Conversely, a woman who is already of the opinion that men can't understand how sewing machines work isn't going to be shamed into adopting a new opinion because somebody coined the word "condesplaining".

[1] Of course, "patronize" is a gendered term if we go by its etymology.


I agree, I also think it unlikely that the adoption of the term 'mansplaining' encourages non-men to patronize more people.

On the other hand, what I understand from the criticism of the term is that it hurts some people to hear it used. We choose our language because we don't want to cause others pain; when someone tells me that calling someone a b*tch causes them pain I stop using the word around them. If I have reason to believe that using the word causes a lot of people pain then I stop using it in public. Similarly, lots of people (some reference below) are pained by words like 'mansplain' and 'manspread.' If someone tells me that they are pained by it, I don't go and try and convince them that the word is actually fine to use and they shouldn't be pained, I stop using the word.

REF:

http://www.theguardian.com/media/mind-your-language/2015/feb...

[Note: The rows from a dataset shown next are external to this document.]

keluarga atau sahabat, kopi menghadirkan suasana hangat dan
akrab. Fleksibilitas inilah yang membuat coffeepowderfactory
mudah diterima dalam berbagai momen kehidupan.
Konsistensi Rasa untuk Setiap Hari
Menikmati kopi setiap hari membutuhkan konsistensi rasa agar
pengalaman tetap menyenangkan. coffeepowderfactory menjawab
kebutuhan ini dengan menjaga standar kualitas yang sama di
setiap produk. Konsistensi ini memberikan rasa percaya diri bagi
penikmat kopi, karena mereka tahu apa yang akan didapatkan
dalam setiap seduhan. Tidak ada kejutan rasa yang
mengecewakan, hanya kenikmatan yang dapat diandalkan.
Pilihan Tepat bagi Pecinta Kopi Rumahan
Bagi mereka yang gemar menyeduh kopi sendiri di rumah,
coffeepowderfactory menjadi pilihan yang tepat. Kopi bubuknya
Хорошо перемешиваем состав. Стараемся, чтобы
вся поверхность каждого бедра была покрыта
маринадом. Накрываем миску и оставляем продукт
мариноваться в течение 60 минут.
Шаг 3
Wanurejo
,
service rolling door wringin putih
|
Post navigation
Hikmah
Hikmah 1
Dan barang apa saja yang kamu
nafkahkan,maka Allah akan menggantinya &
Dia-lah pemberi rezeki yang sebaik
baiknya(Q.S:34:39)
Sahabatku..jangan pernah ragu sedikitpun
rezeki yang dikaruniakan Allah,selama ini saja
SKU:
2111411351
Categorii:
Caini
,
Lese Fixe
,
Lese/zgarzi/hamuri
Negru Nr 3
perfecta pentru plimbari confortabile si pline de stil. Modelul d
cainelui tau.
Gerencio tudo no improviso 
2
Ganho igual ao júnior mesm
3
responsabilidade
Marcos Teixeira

http://www.xojane.com/issues/why-you-ll-never-hear-me-use-te...

http://www.patheos.com/blogs/phoenixandolivebranch/2013/02/w...

http://halginsberg.com/lets-stop-using-terms-like-mansplain-...


>On the other hand, what I understand from the criticism of the term is that it hurts some people to hear it used.

It has a negative definition. It was chosen to be a gendered word, a tongue in cheek attack on the prevalence of accidentally gendered words like mankind and manslayer. When we are moving away from words that use the root word man to avoid accidental gendering, why would a new word be created that is gendered if it is not an attack on that gender?


"Words are not their etymologies. Mansplaining is gender neutral if it is used in a gender neutral way."

You make a valid point, but some words are just inappropriate for most contexts because the general lack of understanding of them causes unnecessary tension. To me this is a clear flaw in a communication model that I believe "mansplaining" falls under.

Another example would be the word "niggardly." These words pretty much only have use in an academic setting at best.

https://en.wikipedia.org/wiki/Controversies_about_the_word_%...


Thats great for those enlightened enough to understand the phrase with some comprehension. Alas, all of humanity is not that wise - I've had to deal with 'mansplaining' too many times from women, as well as men, for it to make any sense for there to be any gender-form in the phrase. And justifying this just doesn't make any sense. Its a terrible phrase, and should be replaced with something that doesn't imply that the phenomenon has anything to do with ones sex.

Because it doesn't. And that is sexism.


> Mansplaining is gender neutral if it is used in a gender neutral way.

I'm just imagining the furor if someone said that about, say, "harpy" or "hysterical."


Have you seen people regularly use the word "mansplaining" to describe the actions of any women (while knowing that the person they were referring to was a woman)?

I don't believe that I have seen that.

The meaning of words is not their etymology, but it is how they are used and understood.

And, ime, people seem to use the word "mansplaining" to refer to actions of (people that they believe to be) men (or corporations?).

Perhaps your experience differs on this topic though?


To be honest, I have never seen the word "mansplain" used except as an example of a word that somebody didn't like. :)


Ah, good. The problem is now solved. Silicon Valley is saved.